Per di più, il "Movimento" pareva volesse rimanere tale, ossia, per così dire "allo stato aeriforme", senza cioè strutturarsi come un partito di massa fortemente radicato nel territorio.
 Non si poteva però non escludere che con il passare del tempo e la necessità di agire come una forza di governo, giacché solo come forza di governo il M5S poteva avere la possibilità di "cambiare" veramente qualcosa, il "Movimento" crescesse nettamente sotto il profilo politico-culturale, geopolitico e sociale.
In questo senso, il governo giallo-verde, nonostante tutti i suoi difetti e la sua evidente "fragilità politica", anche per le non poche differenze tra il M5S e la Lega (passata da circa il 4% nelle elezioni del 2103 ad oltre il 17% nelle elezioni del 2018,  per giunta ancora in continua crescita, e quindi essa stessa, almeno "potenzialmente" in fase di rapida trasformazione in un partito nazionale di massa), sembrava potesse avviare ("per induzione" più che per scelta) un nuovo corso politico, che avrebbe potuto anche essere sfruttato da forze politiche e sociali in grado di mettere seriamente in discussione il "paradigma" dominante atlantista neoliberale.
Com'è noto, così non è stato e la politica italiana è perfino cambiata, se possibile, in peggio.
Il M5S dopo la crisi del governo giallo-verde, "aperta" dalla Lega, anziché "correre" di nuovo da solo (pagando certo un "costo salato" nel breve periodo) ha preferito allearsi con il PD,  di cui politicamente sembra ormai un sorta di "bizzarra appendice".

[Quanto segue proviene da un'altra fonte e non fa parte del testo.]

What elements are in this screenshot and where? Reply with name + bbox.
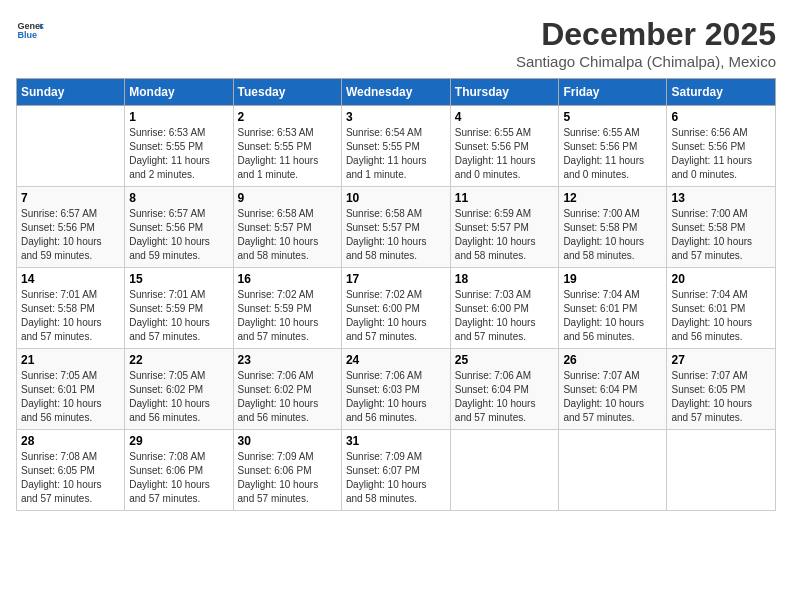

Sotto il profilo politico, pertanto, se non (ancora) sotto quello elettorale, il M5S se non è scomparso poco ci manca, benché il dissenso interno e le numerose contraddizioni che caratterizzano il M5S potrebbero pure portare alla nascita di "qualcosa di nuovo".
In pratica, però, oggi non vi è né un' alternativa possibile al neoliberalismo, di destra o di sinistra che sia, né una classe dirigente degna di questo nome.

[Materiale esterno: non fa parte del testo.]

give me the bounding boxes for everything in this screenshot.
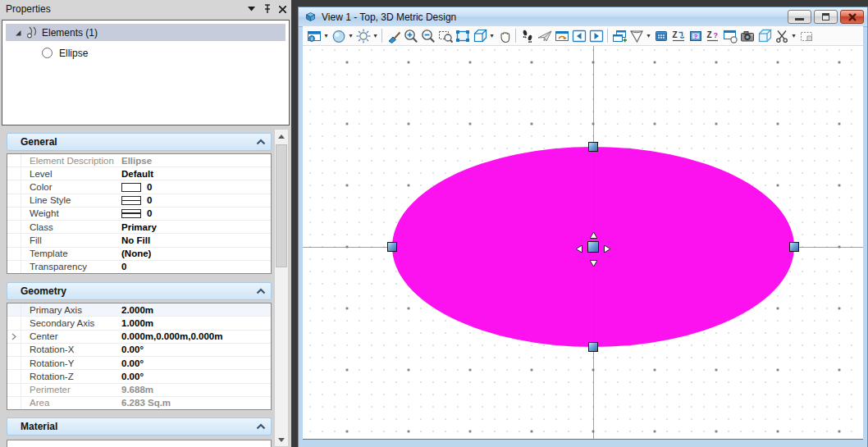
navigate-view-icon[interactable] [553, 27, 570, 45]
property-value[interactable]: (None) [121, 249, 271, 258]
property-row[interactable]: Line Style0 [7, 194, 271, 208]
property-row[interactable]: Rotation-Z0.00° [7, 370, 271, 383]
display-style-dropdown-caret-icon[interactable]: ▾ [347, 27, 354, 45]
row-expander-icon[interactable] [7, 331, 21, 343]
tree-item-ellipse[interactable]: Ellipse [2, 44, 289, 62]
clip-mask-icon[interactable] [773, 27, 790, 45]
camera-settings-icon[interactable] [738, 27, 756, 45]
section-box-icon[interactable] [797, 27, 815, 45]
scroll-down-icon[interactable] [275, 433, 288, 446]
pan-view-icon[interactable] [496, 27, 513, 45]
property-row[interactable]: Transparency0 [7, 261, 271, 273]
view-attributes-icon[interactable]: i [305, 27, 322, 45]
property-value[interactable]: 6.283 Sq.m [121, 398, 271, 408]
display-style-icon[interactable] [330, 27, 347, 45]
rotate-view-dropdown-caret-icon[interactable]: ▾ [488, 27, 496, 45]
property-value[interactable]: 0.000m,0.000m,0.000m [121, 331, 271, 341]
property-row[interactable]: ClassPrimary [7, 221, 271, 234]
view-next-icon[interactable] [587, 27, 605, 45]
change-display-depth-icon[interactable]: Z [669, 27, 687, 45]
view-perspective-dropdown-caret-icon[interactable]: ▾ [645, 27, 652, 45]
color-swatch[interactable] [121, 183, 141, 192]
property-value[interactable]: 1.000m [121, 318, 271, 328]
weight-swatch[interactable] [121, 209, 141, 218]
collapse-chevron-icon[interactable] [251, 288, 271, 294]
property-row[interactable]: FillNo Fill [7, 234, 271, 247]
section-header-general[interactable]: General [7, 133, 272, 151]
property-value[interactable]: 0.00° [121, 358, 271, 368]
property-value[interactable]: 2.000m [121, 305, 271, 315]
handle-north[interactable] [588, 142, 598, 152]
view-brightness-icon[interactable] [354, 27, 372, 45]
property-value[interactable]: 0 [121, 182, 271, 192]
svg-text:?: ? [713, 31, 718, 39]
property-value-text: 1.000m [121, 318, 153, 328]
section-header-geometry[interactable]: Geometry [7, 282, 272, 300]
section-header-material[interactable]: Material [7, 417, 272, 436]
zoom-in-icon[interactable] [402, 27, 419, 45]
view-attributes-dropdown-caret-icon[interactable]: ▾ [322, 27, 330, 45]
zoom-out-icon[interactable] [419, 27, 436, 45]
property-value[interactable]: Default [121, 169, 271, 179]
property-row[interactable]: Secondary Axis1.000m [7, 317, 271, 330]
pin-icon[interactable] [260, 2, 274, 16]
handle-east[interactable] [789, 242, 799, 252]
fit-view-icon[interactable] [454, 27, 471, 45]
linestyle-swatch[interactable] [121, 196, 141, 205]
property-value[interactable]: 0.00° [121, 372, 271, 381]
update-view-icon[interactable] [385, 27, 402, 45]
handle-west[interactable] [387, 242, 397, 252]
display-rules-icon[interactable] [652, 27, 669, 45]
clip-mask-dropdown-caret-icon[interactable]: ▾ [790, 27, 797, 45]
property-row[interactable]: Rotation-X0.00° [7, 344, 271, 357]
property-row[interactable]: Center0.000m,0.000m,0.000m [7, 331, 271, 344]
close-button[interactable] [840, 10, 864, 24]
view-perspective-icon[interactable] [628, 27, 645, 45]
scrollbar-thumb[interactable] [276, 144, 287, 267]
property-row[interactable]: Weight0 [7, 208, 271, 221]
property-row[interactable]: Perimeter9.688m [7, 384, 271, 397]
restore-button[interactable] [814, 10, 838, 24]
set-display-depth-icon[interactable]: ? [687, 27, 704, 45]
property-row[interactable]: LevelDefault [7, 167, 271, 180]
property-value[interactable]: 0 [121, 262, 271, 271]
tree-expander-icon[interactable] [11, 29, 24, 36]
view-titlebar[interactable]: View 1 - Top, 3D Metric Design [299, 7, 867, 27]
tree-item-elements[interactable]: Elements (1) [6, 24, 286, 41]
property-value[interactable]: No Fill [121, 235, 271, 245]
copy-view-icon[interactable] [610, 27, 628, 45]
walk-icon[interactable] [519, 27, 536, 45]
panel-menu-caret-icon[interactable] [244, 2, 258, 16]
view-brightness-dropdown-caret-icon[interactable]: ▾ [372, 27, 379, 45]
scroll-up-icon[interactable] [275, 130, 288, 143]
toolbar-separator [515, 29, 516, 43]
clip-volume-icon[interactable] [756, 27, 773, 45]
show-display-depth-icon[interactable]: Z? [704, 27, 721, 45]
property-value[interactable]: Primary [121, 222, 271, 232]
collapse-chevron-icon[interactable] [251, 423, 271, 430]
property-value[interactable]: 0 [121, 195, 271, 205]
property-row[interactable]: Primary Axis2.000m [7, 303, 271, 317]
handle-center[interactable] [587, 241, 599, 253]
render-view-icon[interactable] [721, 27, 738, 45]
property-row[interactable]: Area6.283 Sq.m [7, 397, 271, 409]
view-previous-icon[interactable] [570, 27, 587, 45]
handle-south[interactable] [588, 342, 598, 352]
fly-icon[interactable] [536, 27, 553, 45]
minimize-button[interactable] [788, 10, 811, 24]
collapse-chevron-icon[interactable] [251, 139, 271, 145]
property-row[interactable]: Element DescriptionEllipse [7, 154, 271, 167]
rotate-view-icon[interactable] [471, 27, 488, 45]
properties-titlebar[interactable]: Properties [0, 0, 291, 18]
window-area-icon[interactable] [436, 27, 454, 45]
properties-scrollbar[interactable] [274, 129, 289, 447]
drawing-canvas[interactable] [303, 46, 863, 440]
close-icon[interactable] [276, 2, 290, 16]
property-value[interactable]: Ellipse [121, 156, 271, 166]
property-value[interactable]: 0 [121, 208, 271, 218]
property-row[interactable]: Template(None) [7, 248, 271, 261]
property-row[interactable]: Rotation-Y0.00° [7, 357, 271, 370]
property-row[interactable]: Color0 [7, 180, 271, 194]
property-value[interactable]: 0.00° [121, 344, 271, 354]
property-value[interactable]: 9.688m [121, 385, 271, 395]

E questo è un problema che non si può risolvere in tempi brevi, sebbene non si debba proprio partire da zero (ma la "triste" vicenda del Covid-19 ha comunque dimostrato che la "cifra" da cui si deve ripartire è perfino più bassa di quanto si potesse immaginare un anno fa).
Peraltro, in Italia non vi sono vere "scuole di formazione politica", né ci si può aspettare granché dalla "cittadella accademica", in cui prevalgono o l'iperspecializzazione (certamente necessaria sotto certi aspetti ma perniciosa sotto quello della "ideazione" e della intelligenza creatrice) o le ciance sofisticate sulla "comunità a venire" e sulla "biopolitica" (che non sarebbe nemmeno priva di interesse se non si ignorasse che le più antiche e principali "forme di biopolitica" sono il culto dei morti e la guerra, inclusa quella civile o la lotta intestina), anziché l'analisi, in un'ottica realistica,  della lotta per l'egemonia, a livello sociale e geopolitico, per non parlare della polemologia, sconosciuta ai più, inclusi coloro che si reputano esperti di geopolitica.

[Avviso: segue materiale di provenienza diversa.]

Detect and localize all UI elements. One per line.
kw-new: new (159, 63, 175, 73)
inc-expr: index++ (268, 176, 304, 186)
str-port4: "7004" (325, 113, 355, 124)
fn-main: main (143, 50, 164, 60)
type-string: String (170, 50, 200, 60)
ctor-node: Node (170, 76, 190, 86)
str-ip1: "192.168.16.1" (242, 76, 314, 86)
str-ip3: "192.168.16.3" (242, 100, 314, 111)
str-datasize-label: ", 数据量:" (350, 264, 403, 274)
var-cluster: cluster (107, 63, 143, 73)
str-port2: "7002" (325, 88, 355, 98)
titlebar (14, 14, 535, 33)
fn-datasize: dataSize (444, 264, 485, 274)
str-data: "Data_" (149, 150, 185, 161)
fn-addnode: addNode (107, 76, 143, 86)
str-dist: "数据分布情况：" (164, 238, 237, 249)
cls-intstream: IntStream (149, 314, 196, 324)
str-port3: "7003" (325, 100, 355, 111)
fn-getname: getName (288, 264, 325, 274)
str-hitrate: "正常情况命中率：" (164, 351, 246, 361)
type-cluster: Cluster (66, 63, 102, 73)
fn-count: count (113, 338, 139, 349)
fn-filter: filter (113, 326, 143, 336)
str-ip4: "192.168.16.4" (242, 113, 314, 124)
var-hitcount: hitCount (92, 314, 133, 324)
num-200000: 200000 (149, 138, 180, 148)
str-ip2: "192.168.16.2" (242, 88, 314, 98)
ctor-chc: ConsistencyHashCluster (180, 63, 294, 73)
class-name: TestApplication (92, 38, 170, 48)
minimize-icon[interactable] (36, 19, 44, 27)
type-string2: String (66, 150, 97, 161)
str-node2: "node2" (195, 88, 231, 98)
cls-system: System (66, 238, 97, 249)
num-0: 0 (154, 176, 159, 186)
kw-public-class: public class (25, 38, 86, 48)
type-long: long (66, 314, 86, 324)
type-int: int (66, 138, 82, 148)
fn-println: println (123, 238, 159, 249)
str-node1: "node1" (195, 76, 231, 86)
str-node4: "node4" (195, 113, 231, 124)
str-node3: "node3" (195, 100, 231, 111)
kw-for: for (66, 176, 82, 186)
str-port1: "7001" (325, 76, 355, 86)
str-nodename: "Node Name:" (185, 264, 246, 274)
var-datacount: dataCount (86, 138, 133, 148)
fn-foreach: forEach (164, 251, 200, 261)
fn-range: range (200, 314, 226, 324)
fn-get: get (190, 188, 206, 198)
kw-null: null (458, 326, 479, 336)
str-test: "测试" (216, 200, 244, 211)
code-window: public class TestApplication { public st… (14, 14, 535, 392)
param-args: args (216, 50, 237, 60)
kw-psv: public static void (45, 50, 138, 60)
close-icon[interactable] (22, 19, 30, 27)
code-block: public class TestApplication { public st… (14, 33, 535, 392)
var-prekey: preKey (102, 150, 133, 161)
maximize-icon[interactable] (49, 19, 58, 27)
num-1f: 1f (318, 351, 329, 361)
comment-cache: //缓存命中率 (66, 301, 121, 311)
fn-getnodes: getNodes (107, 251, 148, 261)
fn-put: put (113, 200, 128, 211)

Tuttavia, è proprio il quadro geopolitico mondiale, in specie adesso che si è iniziata una complessa fase multipolare, che non si deve perdere di vista, tanto più che lo scontro tra gli attori geopolitici principali può (eccome!) influire sugli equilibri interni non solo economici ma politici di tutti i Paesi, non escluso ovviamente il nostro.